Pope Benedict XVI will confer the pallium, a white woolen vestment worn over the chasuble, on Archbishop O’Brien June 29 at St. Peter’s Basilica.
In the Latin rite, the pallium symbolizes the office of a metropolitan archbishop. As archbishop of Baltimore, Archbishop O’Brien is the metropolitan of the Province of Baltimore, made up of the Baltimore archdiocese and the suffragan sees of the dioceses of Richmond, Va.; Wilmington, Del.; Wheeling-Charleston, W.Va.; and Arlington, Va.
“It will be a great privilege for me to represent the great people of this archdiocese,” said Archbishop O’Brien. “It’s a sign of our unity as an archdiocese with the Holy Father and with all the other archdioceses and dioceses of the world.”
The archdiocese is leading a pilgrimage to Rome June 25-July 3 to celebrate the conferral of the pallium.
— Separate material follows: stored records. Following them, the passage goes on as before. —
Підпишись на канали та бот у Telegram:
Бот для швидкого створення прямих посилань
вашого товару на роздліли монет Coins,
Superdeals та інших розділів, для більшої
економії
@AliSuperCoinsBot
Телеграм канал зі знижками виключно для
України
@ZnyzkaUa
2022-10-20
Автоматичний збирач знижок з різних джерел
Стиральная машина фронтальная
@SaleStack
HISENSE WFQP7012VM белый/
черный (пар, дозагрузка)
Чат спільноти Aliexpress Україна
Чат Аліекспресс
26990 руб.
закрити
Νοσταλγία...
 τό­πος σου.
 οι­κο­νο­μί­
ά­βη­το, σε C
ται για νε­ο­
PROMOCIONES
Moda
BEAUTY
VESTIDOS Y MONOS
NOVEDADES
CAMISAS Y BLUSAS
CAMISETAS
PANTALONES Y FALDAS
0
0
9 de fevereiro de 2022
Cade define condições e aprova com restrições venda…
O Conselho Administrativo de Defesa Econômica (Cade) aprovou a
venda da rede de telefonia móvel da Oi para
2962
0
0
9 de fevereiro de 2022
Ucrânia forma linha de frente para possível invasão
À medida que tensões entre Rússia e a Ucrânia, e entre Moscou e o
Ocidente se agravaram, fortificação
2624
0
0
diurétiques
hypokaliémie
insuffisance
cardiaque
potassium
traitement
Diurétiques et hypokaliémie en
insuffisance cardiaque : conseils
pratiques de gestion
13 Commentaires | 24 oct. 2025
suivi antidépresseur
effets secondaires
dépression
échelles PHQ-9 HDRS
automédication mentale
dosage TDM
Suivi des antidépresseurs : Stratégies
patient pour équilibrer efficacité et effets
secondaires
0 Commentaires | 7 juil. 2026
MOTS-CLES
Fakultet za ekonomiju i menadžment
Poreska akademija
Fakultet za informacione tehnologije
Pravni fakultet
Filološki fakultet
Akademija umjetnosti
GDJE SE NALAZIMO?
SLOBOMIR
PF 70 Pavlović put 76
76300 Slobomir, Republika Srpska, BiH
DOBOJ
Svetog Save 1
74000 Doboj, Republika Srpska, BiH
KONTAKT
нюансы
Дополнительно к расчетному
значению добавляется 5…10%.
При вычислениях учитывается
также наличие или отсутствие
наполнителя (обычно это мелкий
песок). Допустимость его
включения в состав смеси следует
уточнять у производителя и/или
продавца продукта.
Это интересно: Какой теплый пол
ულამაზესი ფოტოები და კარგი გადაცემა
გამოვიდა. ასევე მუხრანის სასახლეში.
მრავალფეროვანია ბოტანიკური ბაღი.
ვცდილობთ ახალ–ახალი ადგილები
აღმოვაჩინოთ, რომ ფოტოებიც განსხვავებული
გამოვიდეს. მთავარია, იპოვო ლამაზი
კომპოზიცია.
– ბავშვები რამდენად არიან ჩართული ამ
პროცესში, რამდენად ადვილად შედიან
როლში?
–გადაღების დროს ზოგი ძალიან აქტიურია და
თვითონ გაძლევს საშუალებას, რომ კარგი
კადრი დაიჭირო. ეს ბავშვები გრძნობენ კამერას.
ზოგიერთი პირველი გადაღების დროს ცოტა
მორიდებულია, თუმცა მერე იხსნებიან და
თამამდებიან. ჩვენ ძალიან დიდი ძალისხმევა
The itinerary will include visits to St. Mary Major Basilica, the Basilica of St. John Lateran, the Vatican Museums and the Sistine Chapel.
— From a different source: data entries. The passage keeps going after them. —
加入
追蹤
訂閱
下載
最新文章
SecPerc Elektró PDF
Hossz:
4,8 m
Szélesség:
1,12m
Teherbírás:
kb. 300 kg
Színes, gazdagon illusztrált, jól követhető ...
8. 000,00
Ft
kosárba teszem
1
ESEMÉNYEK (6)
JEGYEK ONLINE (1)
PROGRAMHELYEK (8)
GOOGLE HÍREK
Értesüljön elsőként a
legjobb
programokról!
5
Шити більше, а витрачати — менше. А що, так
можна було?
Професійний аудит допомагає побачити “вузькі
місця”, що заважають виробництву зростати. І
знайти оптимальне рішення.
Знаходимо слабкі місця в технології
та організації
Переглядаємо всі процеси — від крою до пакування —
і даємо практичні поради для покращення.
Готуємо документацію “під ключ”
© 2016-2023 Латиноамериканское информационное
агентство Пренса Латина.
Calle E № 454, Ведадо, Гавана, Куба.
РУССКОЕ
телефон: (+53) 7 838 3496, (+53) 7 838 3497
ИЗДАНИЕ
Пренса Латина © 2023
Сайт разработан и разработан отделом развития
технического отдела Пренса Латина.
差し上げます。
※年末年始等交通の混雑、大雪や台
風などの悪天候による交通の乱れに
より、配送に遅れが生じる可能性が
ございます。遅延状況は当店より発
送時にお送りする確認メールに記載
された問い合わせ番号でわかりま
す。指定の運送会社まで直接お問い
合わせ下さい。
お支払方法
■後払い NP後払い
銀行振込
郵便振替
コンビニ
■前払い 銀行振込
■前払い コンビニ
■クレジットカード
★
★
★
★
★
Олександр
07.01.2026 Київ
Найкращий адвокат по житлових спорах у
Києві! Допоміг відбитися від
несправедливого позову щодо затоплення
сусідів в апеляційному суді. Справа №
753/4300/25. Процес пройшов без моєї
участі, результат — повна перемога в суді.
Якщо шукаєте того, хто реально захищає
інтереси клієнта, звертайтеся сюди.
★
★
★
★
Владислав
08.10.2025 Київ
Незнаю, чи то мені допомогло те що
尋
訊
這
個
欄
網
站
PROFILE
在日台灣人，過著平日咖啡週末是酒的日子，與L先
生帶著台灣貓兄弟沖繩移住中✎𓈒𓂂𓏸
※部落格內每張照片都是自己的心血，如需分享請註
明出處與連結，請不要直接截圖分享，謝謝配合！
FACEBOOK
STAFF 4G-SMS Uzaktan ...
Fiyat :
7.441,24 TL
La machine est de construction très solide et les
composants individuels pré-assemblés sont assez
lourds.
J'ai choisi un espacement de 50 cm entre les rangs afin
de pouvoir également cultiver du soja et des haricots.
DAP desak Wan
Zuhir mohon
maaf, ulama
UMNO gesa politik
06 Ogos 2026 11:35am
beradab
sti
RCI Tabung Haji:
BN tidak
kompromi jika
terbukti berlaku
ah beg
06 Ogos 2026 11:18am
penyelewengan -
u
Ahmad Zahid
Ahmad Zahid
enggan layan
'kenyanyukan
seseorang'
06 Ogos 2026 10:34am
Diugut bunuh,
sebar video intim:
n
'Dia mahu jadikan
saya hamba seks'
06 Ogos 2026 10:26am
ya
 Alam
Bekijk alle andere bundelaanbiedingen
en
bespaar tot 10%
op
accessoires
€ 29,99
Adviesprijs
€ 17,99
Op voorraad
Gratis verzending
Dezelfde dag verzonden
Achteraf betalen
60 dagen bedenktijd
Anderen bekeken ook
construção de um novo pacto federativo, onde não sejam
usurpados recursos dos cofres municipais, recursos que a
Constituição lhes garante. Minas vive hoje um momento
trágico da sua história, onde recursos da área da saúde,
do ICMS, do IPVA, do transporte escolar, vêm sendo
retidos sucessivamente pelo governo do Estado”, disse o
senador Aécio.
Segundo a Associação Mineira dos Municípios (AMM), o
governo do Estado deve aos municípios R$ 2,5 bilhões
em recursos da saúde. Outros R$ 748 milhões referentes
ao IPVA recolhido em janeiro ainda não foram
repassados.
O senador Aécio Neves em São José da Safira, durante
Sean Caine, archdiocesan spokesman, said Best Catholic Pilgrimages, the travel agency running the pilgrimage, has received numerous calls about the event and has just added a shorter, less expensive package to give more people an opportunity to participate. Seven- and nine-day packages are available.
“It’s a unique opportunity for people to participate in something that does not happen often,” said Mr. Caine. “It’s a chance for people to connect with the universal church and deepen their personal faith.”
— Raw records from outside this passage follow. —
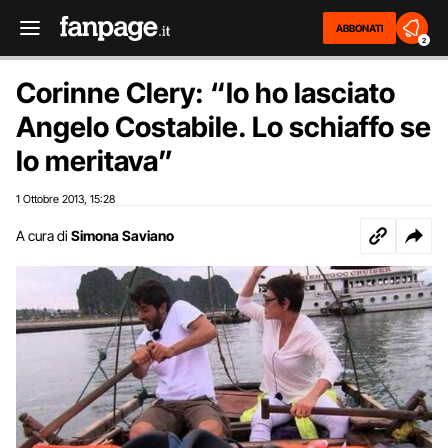
ABBONATI
2
Corinne Clery: “Io ho lasciato
Angelo Costabile. Lo schiaffo se
lo meritava”
1 Ottobre 2013
15:28
,
A cura di
Simona Saviano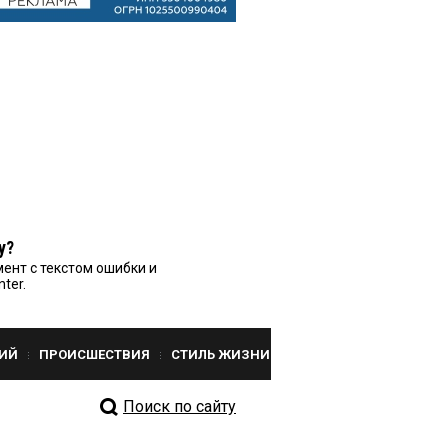
у?
ент с текстом ошибки и
nter.
ИЙ
ПРОИСШЕСТВИЯ
СТИЛЬ ЖИЗНИ
Поиск по сайту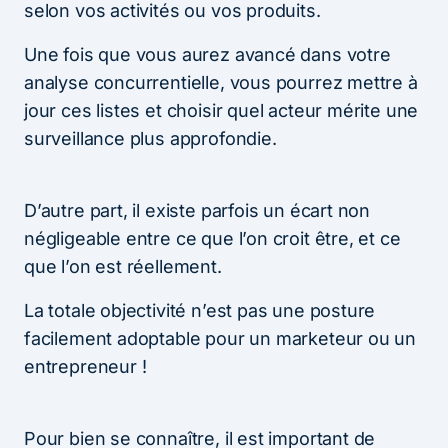
selon vos activités ou vos produits.
Une fois que vous aurez avancé dans votre
analyse concurrentielle, vous pourrez mettre à
jour ces listes et choisir quel acteur mérite une
surveillance plus approfondie.
D’autre part, il existe parfois un écart non
négligeable entre ce que l’on croit être, et ce
que l’on est réellement.
La totale objectivité n’est pas une posture
facilement adoptable pour un marketeur ou un
entrepreneur !
Pour bien se connaître, il est important de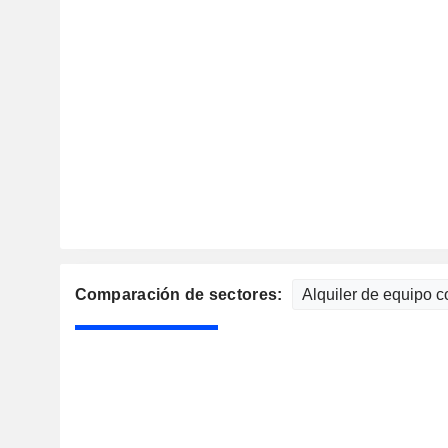
Comparación de sectores: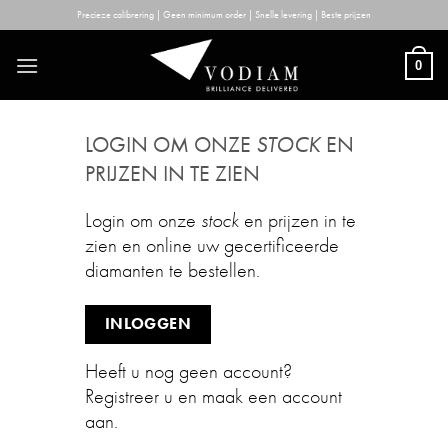
Skip
Precieze calibrering | Geen minimum order | Snelle levering | Beste prijzen
to
content
0
LOGIN OM ONZE
STOCK
EN
PRIJZEN IN TE ZIEN
Login om onze
stock
en prijzen in te
zien en online uw gecertificeerde
diamanten te bestellen.
INLOGGEN
Heeft u nog geen account?
Registreer u en maak een account
aan.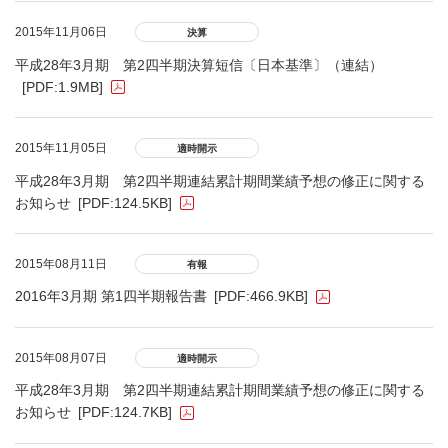
2015年11月06日
決算
平成28年3月期 第2四半期決算短信〔日本基準〕（連結）
[PDF:1.9MB]
2015年11月05日
適時開示
平成28年3月期 第2四半期連結累計期間業績予想の修正に関する
お知らせ
[PDF:124.5KB]
2015年08月11日
有報
2016年3月期 第1四半期報告書
[PDF:466.9KB]
2015年08月07日
適時開示
平成28年3月期 第2四半期連結累計期間業績予想の修正に関する
お知らせ
[PDF:124.7KB]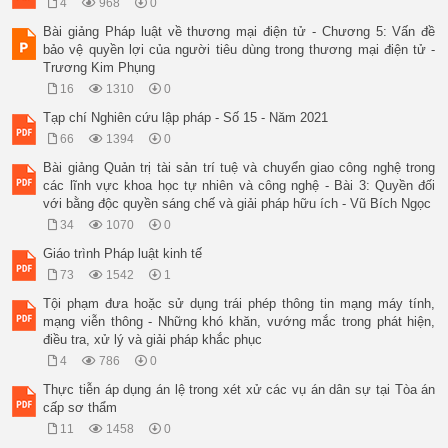
4
968
0
Bài giảng Pháp luật về thương mại điện tử - Chương 5: Vấn đề
bảo vệ quyền lợi của người tiêu dùng trong thương mại điện tử -
Trương Kim Phụng
16
1310
0
Tạp chí Nghiên cứu lập pháp - Số 15 - Năm 2021
66
1394
0
Bài giảng Quản trị tài sản trí tuệ và chuyển giao công nghệ trong
các lĩnh vực khoa học tự nhiên và công nghệ - Bài 3: Quyền đối
với bằng độc quyền sáng chế và giải pháp hữu ích - Vũ Bích Ngọc
34
1070
0
Giáo trình Pháp luật kinh tế
73
1542
1
Tội phạm đưa hoặc sử dụng trái phép thông tin mạng máy tính,
mạng viễn thông - Những khó khăn, vướng mắc trong phát hiện,
điều tra, xử lý và giải pháp khắc phục
4
786
0
Thực tiễn áp dụng án lệ trong xét xử các vụ án dân sự tại Tòa án
cấp sơ thẩm
11
1458
0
There is “plenty of space” still available on the pilgrimage, Mr. Caine said, “but to take advantage of current pricing, reservations should be made by the end of the month.”
The pallium is a circular band about two inches wide. It has two pendants, one hanging down in front and one in back, according to an archdiocesan information sheet compiled by Monsignor James D. Watkins of Washington. It is set with six black crosses of silk, one each on the breast and back, one on each shoulder and one on each of the pendants, according to Monsignor Watkins.
The pallium is made (at least partially) from the wool of two lambs under 1 year of age. In the Latin Church, a metropolitan is required to ask the pope for the pallium within three months of his consecration or, if already consecrated, of his canonical promotion, Monsignor Watkins said.
The pallium will be conferred on the feast of Ss. Peter and Paul.